Adds command line arguments shared by all subclasses.

Parameters:
  • parser (ArgumentParser) – Nascent argument parser to which to add arguments
  • kwargs (dict) – Additional keyword arguments
static process_infiles(**kwargs)

Processes a list of infiles, expanding environment variables and wildcards.

Parameters:infile{s} (str, list) – Paths to infile(s), may contain environment variables and wildcards
Returns:list – Paths to infiles with environment variables and wildcards expanded
read(**kwargs)

Reads data from one or more infiles into a DataFrame.

If more than on infile is provided, the resulting DataFrame will consist of their merged data.

If an infile is an hdf5 file path and (optionally) address within the file in the form /path/to/file.h5:/address/within/file, the corresponding DataFrame’s values will be loaded from /address/within/file/values, its index will be loaded from /address/within/file/index, its column names will be loaded from the ‘columns’ attribute of /address/within/file if present, and index name will be loaded from the ‘index_name’ attribute of /address/within/file if present. Additional arguments provided in dataframe_kw will be passes to DataFrame.

If an infile is the path to a text file, the corresponding DataFrame will be loaded using read_csv, including additional arguments provided in read_csv_kw.

After generating the DataFrame from infiles, the index may be set by loading a list of residue names and numbers in the form XAA:# from indexfile.

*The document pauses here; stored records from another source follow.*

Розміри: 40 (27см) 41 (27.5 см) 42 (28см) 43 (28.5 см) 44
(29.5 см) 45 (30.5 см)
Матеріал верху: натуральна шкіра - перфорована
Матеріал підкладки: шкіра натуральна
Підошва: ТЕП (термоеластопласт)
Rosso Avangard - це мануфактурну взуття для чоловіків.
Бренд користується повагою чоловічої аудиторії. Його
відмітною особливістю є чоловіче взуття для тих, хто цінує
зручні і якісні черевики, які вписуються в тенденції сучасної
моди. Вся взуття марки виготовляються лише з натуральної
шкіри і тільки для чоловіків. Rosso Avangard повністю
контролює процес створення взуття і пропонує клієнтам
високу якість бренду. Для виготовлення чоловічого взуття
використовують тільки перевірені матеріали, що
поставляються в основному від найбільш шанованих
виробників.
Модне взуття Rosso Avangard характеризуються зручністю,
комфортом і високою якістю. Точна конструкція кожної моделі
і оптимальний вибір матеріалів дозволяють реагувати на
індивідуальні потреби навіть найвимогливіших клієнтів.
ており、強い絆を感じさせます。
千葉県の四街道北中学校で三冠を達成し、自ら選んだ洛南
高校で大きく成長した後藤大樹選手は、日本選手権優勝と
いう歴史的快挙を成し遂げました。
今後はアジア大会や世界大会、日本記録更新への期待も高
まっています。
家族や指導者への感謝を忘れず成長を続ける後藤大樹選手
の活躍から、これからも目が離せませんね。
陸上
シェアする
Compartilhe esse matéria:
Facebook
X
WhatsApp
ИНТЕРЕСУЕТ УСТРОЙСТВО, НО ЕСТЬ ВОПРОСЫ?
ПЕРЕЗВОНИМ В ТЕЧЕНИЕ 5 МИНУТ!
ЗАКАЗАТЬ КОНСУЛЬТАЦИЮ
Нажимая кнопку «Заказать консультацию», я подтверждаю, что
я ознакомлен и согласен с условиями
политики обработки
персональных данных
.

This is useful when loading data from files that do not specify residue names.

Parameters:
  • infile[s] (str) – Path(s) to input file(s); may contain environment variables and wildcards
  • dataframe_kw (dict) – Keyword arguments passed to DataFrame (hdf5 only)
  • read_csv_kw (dict) – Keyword arguments passed to read_csv (text only)
  • indexfile (str) – Path to index file; may contain environment variables
  • verbose (int) – Level of verbose output
  • kwargs (dict) – Additional keyword arguments
Returns:

DataFrame – Sequence DataFrame

write(outfile, **kwargs)

Writes DataFrame to text or hdf5.

If outfile is an hdf5 file path and (optionally) address within the file in the form /path/to/file.h5:/address/within/file, DataFrame’s values will be written to /address/within/file/values, index will be written to /address/within/file/index, column names will be written to the ‘columns’ attribute of /address/within/file, and index name will be written to the ‘index.name’ attribute of /address/within/file.

If outfile is the path to a text file, DataFrame will be written using to_string, including additional arguments provided in read_csv_kw.

Parameters:
  • outfile (str) – Path to output file; may be path to text file or path to hdf5 file in the form ‘/path/to/hdf5/file.h5:/address/within/hdf5/file’; may contain environment variables
  • hdf5_kw (dict) – Keyword arguments passed to create_dataset (hdf5 only)
  • read_csv_kw (dict) – Keyword arguments passed to to_string (text only)
  • verbose (int) – Level of verbose output
  • kwargs (dict) – Additional keyword arguments
load_dataset(cls=None, **kwargs)

Loads a dataset, or reloads a previously-loaded dataset from a cache.